Sommet de l’ONU pour les réfugiés et les migrants [el]

Lundi 19 septembre 2016 le premier "Sommet des Nations Unies pour les Réfugiés et les Migrants" s’est tenu au Siège de l’Organisation des Nations Unies à New York en marge des travaux de la 71ème Assemblée générale.

#UN4RefugeesMigrants

JPEG

Cette réunion de haut niveau des chefs d’État et de gouvernement, organisé par le président de l’assemblée générale des Nations unies, M. Peter Thomson, sur les déplacements massifs des réfugiés et des migrants, a pour objectif de fédérer les pays autour d’une approche plus humaine et mieux coordonnée.

L’ONU s’engage à protéger les droits des réfugiés et migrants

Réunis en sommet des dizaines de dirigeants du monde, en présence du ministre français des Affaires étrangères, M. Jean-Marc Ayrault, ont adopté lundi une déclaration dans laquelle ils s’engagent à protéger les droits des réfugiés et des migrants, à sauver des vies et à partager la responsabilité du soutien et de l’accueil de ces réfugiés et migrants qui sont aujourd’hui plus de 65 millions de personnes à travers le monde.

JPEG - 188 ko
Jean-Marc Ayrault, ministre des Affaires étrangères et du Développement international (Sommet pour les réfugiés et les migrants - ONU) Cliquez pour agrandir
MAEDI

A l’issue du sommet Jean-Marc Ayrault, ministre des Affaires étrangères et du Développement international, a tenu une conférence de presse  :


1/ La première priorité, c’est la Syrie.
2/ J’en viens à notre deuxième priorité à l’occasion de cette Assemblée générale. Je voudrais évoquer maintenant l’initiative française pour le processus de paix au Proche Orient et les suites de la réunion que j’ai présidée, le 3 juin dernier à Paris.
3/ Ma troisième priorité est la crise des réfugiés.
4/ J’en viens à la quatrième priorité : consolider la paix partout dans le monde, que ce soit en Libye, au Mali ou encore en République centrafricaine.
5/ Au-delà de ces quatre priorités :
6/ Et je profiterai bien sûr de ma présence à New York pour nourrir notre relation bilatérale avec les Etats-Unis

- en ligne sur le site de France Diplomatie Conférence de presse (transcript) (19 septembre 2016)

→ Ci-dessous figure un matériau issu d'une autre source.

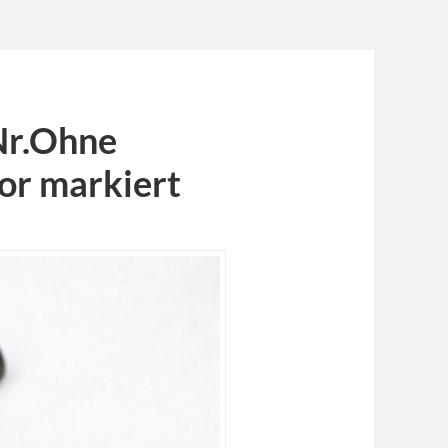
Nr.Ohne
or markiert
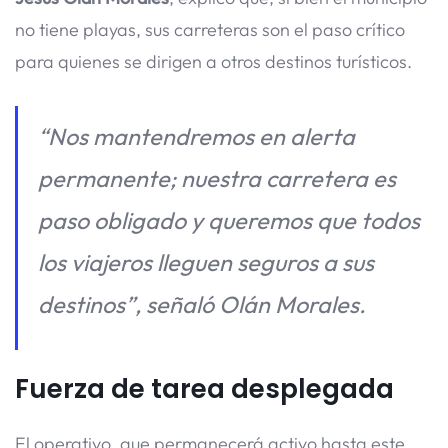
no tiene playas, sus carreteras son el paso crítico
para quienes se dirigen a otros destinos turísticos.
“Nos mantendremos en alerta
permanente; nuestra carretera es
paso obligado y queremos que todos
los viajeros lleguen seguros a sus
destinos”, señaló Olán Morales.
Fuerza de tarea desplegada
El operativo, que permanecerá activo hasta este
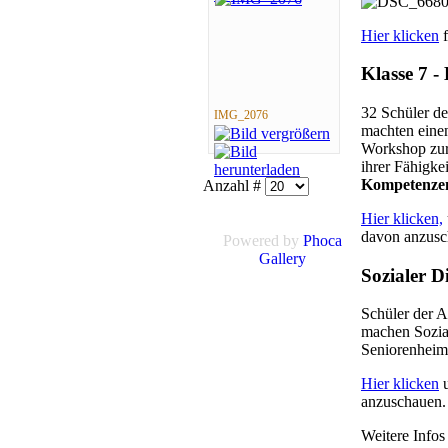
Hier klicken
f
Klasse 7 
32 Schüler d
IMG_2076
machten einen
Workshop zur
ihrer Fähigke
Kompetenze
Anzahl #
Hier klicken,
davon anzusc
Powered by
Phoca
Gallery
Sozialer D
Schüler der A
machen Sozia
Seniorenheim 
Hier klicken
u
anzuschauen.
Weitere Infos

« Déclaration de New York pour les réfugiés et les migrants »


La « Déclaration de New York pour les réfugiés et les migrants » a été adoptée le 19 septembre 2016 par l’Assemblée générale, sans vote, lors de la réunion plénière.

« Nous sommes déterminés à sauver des vies humaines. Notre tâche est avant tout morale et humanitaire », déclarent d’emblée les États Membres dans ce document, qualifié de « percée » dans les efforts collectifs par le Secrétaire général de l’ONU, M. Ban Ki-moon. « Mais nous sommes aussi déterminés à trouver des solutions durables et à long terme », affirment les États. Les États reconnaissent la responsabilité partagée qui leur incombe de gérer les déplacements sans précédent de réfugiés et de migrants « avec humanité, sensibilité et compassion », et en veillant à répondre aux besoins de chacun. « Notre arme sera la coopération internationale. »

Déclaration de Jean-Marc Ayrault ministre des Affaires étrangères et du Développement international :

JPEGM. Jean-Marc Ayrault ministre des Affaires étrangères de la France, a déclaré que les migrations contribuaient à la diversité de l’humanité et à son enrichissement. Face à la montée des peurs, il faut rappeler que les réfugiés sont des femmes et des hommes comme nous qui ont, avant tout, besoin de protection. La crise actuelle de réfugiés et de personnes déplacées est la plus importante que le monde ait connu depuis la fin de la seconde guerre mondiale, a rappelé le Ministre français des affaires étrangères, qui a rappelé que les 65 millions de réfugiés et de déplacés actuels représentaient l’équivalent de la population de la France.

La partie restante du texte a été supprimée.